Collected data entries

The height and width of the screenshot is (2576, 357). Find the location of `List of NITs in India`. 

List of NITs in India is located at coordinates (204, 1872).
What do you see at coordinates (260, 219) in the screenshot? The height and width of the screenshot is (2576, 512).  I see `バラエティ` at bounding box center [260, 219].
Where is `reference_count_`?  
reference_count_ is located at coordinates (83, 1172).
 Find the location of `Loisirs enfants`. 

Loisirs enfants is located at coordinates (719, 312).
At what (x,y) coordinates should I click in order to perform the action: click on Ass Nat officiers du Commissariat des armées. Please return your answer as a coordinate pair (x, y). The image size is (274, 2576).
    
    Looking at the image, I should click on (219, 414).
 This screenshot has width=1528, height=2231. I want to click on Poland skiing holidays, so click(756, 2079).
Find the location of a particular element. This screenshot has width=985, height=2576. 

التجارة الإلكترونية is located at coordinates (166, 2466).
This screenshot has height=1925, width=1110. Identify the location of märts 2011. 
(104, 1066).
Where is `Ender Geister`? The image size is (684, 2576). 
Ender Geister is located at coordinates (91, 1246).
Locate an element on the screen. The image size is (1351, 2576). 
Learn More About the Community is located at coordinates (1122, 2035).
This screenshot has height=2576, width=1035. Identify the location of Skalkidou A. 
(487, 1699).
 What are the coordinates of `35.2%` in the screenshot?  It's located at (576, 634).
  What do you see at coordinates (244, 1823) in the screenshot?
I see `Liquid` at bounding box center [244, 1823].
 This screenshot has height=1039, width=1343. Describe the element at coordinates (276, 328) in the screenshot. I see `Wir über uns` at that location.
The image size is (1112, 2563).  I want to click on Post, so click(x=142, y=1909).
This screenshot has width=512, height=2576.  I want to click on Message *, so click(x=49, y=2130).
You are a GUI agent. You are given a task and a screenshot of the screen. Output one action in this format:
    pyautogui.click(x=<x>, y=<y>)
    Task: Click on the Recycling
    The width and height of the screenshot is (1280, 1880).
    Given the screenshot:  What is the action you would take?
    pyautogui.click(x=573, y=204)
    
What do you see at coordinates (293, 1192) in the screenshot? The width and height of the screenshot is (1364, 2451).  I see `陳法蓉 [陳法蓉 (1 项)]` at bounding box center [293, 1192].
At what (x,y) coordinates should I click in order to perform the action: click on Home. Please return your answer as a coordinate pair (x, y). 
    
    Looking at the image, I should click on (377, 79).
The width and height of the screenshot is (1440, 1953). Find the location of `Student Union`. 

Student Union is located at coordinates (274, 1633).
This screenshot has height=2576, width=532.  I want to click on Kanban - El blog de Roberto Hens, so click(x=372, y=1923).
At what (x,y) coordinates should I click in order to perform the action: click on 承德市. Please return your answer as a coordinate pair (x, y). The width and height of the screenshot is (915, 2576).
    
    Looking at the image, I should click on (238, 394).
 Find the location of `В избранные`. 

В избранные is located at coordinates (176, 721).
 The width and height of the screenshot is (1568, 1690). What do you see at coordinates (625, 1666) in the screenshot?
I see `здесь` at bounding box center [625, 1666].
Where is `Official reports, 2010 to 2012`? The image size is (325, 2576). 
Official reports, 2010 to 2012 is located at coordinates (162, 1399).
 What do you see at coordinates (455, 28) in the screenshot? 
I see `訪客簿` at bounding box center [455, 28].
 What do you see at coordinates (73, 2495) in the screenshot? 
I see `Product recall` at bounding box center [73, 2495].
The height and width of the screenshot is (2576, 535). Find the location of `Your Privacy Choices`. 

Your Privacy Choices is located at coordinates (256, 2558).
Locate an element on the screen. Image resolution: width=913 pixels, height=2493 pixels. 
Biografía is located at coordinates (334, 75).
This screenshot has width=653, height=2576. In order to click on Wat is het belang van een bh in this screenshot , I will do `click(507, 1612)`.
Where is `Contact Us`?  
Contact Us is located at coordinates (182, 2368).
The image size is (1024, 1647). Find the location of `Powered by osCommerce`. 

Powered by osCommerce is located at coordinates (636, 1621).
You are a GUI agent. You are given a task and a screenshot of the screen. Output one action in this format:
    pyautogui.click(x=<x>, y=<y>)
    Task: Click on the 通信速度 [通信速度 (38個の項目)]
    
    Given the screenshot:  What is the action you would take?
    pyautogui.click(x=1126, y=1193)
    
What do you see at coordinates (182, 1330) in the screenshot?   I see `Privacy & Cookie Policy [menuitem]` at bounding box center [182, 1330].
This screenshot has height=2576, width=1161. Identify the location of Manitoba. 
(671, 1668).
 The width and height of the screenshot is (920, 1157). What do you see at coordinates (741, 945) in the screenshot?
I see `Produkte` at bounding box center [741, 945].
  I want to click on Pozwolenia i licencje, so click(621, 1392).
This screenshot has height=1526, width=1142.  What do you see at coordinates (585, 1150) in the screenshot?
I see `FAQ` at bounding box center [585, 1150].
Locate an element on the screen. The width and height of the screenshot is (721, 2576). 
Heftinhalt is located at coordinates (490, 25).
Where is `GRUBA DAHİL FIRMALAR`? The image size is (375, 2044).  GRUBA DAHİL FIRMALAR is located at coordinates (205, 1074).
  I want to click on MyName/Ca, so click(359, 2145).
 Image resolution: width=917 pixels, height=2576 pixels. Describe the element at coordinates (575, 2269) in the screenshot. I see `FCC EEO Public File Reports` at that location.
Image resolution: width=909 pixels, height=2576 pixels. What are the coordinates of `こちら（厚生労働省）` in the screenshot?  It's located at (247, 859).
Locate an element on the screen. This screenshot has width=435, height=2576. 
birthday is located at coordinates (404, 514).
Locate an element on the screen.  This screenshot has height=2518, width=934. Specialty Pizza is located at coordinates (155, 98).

◆ What is needed ◆
A full, exact repeat of the entries above is required.

◆ Problem solution ◆
The height and width of the screenshot is (2576, 357). Find the location of `List of NITs in India`. 

List of NITs in India is located at coordinates (204, 1872).
What do you see at coordinates (260, 219) in the screenshot? The height and width of the screenshot is (2576, 512).  I see `バラエティ` at bounding box center [260, 219].
Where is `reference_count_`?  
reference_count_ is located at coordinates (83, 1172).
 Find the location of `Loisirs enfants`. 

Loisirs enfants is located at coordinates (719, 312).
At what (x,y) coordinates should I click in order to perform the action: click on Ass Nat officiers du Commissariat des armées. Please return your answer as a coordinate pair (x, y). The image size is (274, 2576).
    
    Looking at the image, I should click on (219, 414).
 This screenshot has width=1528, height=2231. I want to click on Poland skiing holidays, so click(756, 2079).
Find the location of a particular element. This screenshot has width=985, height=2576. 

التجارة الإلكترونية is located at coordinates (166, 2466).
This screenshot has height=1925, width=1110. Identify the location of märts 2011. 
(104, 1066).
Where is `Ender Geister`? The image size is (684, 2576). 
Ender Geister is located at coordinates (91, 1246).
Locate an element on the screen. The image size is (1351, 2576). 
Learn More About the Community is located at coordinates (1122, 2035).
This screenshot has height=2576, width=1035. Identify the location of Skalkidou A. 
(487, 1699).
 What are the coordinates of `35.2%` in the screenshot?  It's located at (576, 634).
  What do you see at coordinates (244, 1823) in the screenshot?
I see `Liquid` at bounding box center [244, 1823].
 This screenshot has height=1039, width=1343. Describe the element at coordinates (276, 328) in the screenshot. I see `Wir über uns` at that location.
The image size is (1112, 2563).  I want to click on Post, so click(x=142, y=1909).
This screenshot has width=512, height=2576.  I want to click on Message *, so click(x=49, y=2130).
You are a GUI agent. You are given a task and a screenshot of the screen. Output one action in this format:
    pyautogui.click(x=<x>, y=<y>)
    Task: Click on the Recycling
    The width and height of the screenshot is (1280, 1880).
    Given the screenshot:  What is the action you would take?
    pyautogui.click(x=573, y=204)
    
What do you see at coordinates (293, 1192) in the screenshot? The width and height of the screenshot is (1364, 2451).  I see `陳法蓉 [陳法蓉 (1 项)]` at bounding box center [293, 1192].
At what (x,y) coordinates should I click in order to perform the action: click on Home. Please return your answer as a coordinate pair (x, y). 
    
    Looking at the image, I should click on (377, 79).
The width and height of the screenshot is (1440, 1953). Find the location of `Student Union`. 

Student Union is located at coordinates (274, 1633).
This screenshot has height=2576, width=532.  I want to click on Kanban - El blog de Roberto Hens, so click(x=372, y=1923).
At what (x,y) coordinates should I click in order to perform the action: click on 承德市. Please return your answer as a coordinate pair (x, y). The width and height of the screenshot is (915, 2576).
    
    Looking at the image, I should click on (238, 394).
 Find the location of `В избранные`. 

В избранные is located at coordinates (176, 721).
 The width and height of the screenshot is (1568, 1690). What do you see at coordinates (625, 1666) in the screenshot?
I see `здесь` at bounding box center [625, 1666].
Where is `Official reports, 2010 to 2012`? The image size is (325, 2576). 
Official reports, 2010 to 2012 is located at coordinates (162, 1399).
 What do you see at coordinates (455, 28) in the screenshot? 
I see `訪客簿` at bounding box center [455, 28].
 What do you see at coordinates (73, 2495) in the screenshot? 
I see `Product recall` at bounding box center [73, 2495].
The height and width of the screenshot is (2576, 535). Find the location of `Your Privacy Choices`. 

Your Privacy Choices is located at coordinates (256, 2558).
Locate an element on the screen. Image resolution: width=913 pixels, height=2493 pixels. 
Biografía is located at coordinates (334, 75).
This screenshot has width=653, height=2576. In order to click on Wat is het belang van een bh in this screenshot , I will do `click(507, 1612)`.
Where is `Contact Us`?  
Contact Us is located at coordinates (182, 2368).
The image size is (1024, 1647). Find the location of `Powered by osCommerce`. 

Powered by osCommerce is located at coordinates (636, 1621).
You are a GUI agent. You are given a task and a screenshot of the screen. Output one action in this format:
    pyautogui.click(x=<x>, y=<y>)
    Task: Click on the 通信速度 [通信速度 (38個の項目)]
    
    Given the screenshot:  What is the action you would take?
    pyautogui.click(x=1126, y=1193)
    
What do you see at coordinates (182, 1330) in the screenshot?   I see `Privacy & Cookie Policy [menuitem]` at bounding box center [182, 1330].
This screenshot has height=2576, width=1161. Identify the location of Manitoba. 
(671, 1668).
 The width and height of the screenshot is (920, 1157). What do you see at coordinates (741, 945) in the screenshot?
I see `Produkte` at bounding box center [741, 945].
  I want to click on Pozwolenia i licencje, so click(621, 1392).
This screenshot has height=1526, width=1142.  What do you see at coordinates (585, 1150) in the screenshot?
I see `FAQ` at bounding box center [585, 1150].
Locate an element on the screen. The width and height of the screenshot is (721, 2576). 
Heftinhalt is located at coordinates (490, 25).
Where is `GRUBA DAHİL FIRMALAR`? The image size is (375, 2044).  GRUBA DAHİL FIRMALAR is located at coordinates (205, 1074).
  I want to click on MyName/Ca, so click(359, 2145).
 Image resolution: width=917 pixels, height=2576 pixels. Describe the element at coordinates (575, 2269) in the screenshot. I see `FCC EEO Public File Reports` at that location.
Image resolution: width=909 pixels, height=2576 pixels. What are the coordinates of `こちら（厚生労働省）` in the screenshot?  It's located at (247, 859).
Locate an element on the screen. This screenshot has width=435, height=2576. 
birthday is located at coordinates (404, 514).
Locate an element on the screen.  This screenshot has height=2518, width=934. Specialty Pizza is located at coordinates (155, 98).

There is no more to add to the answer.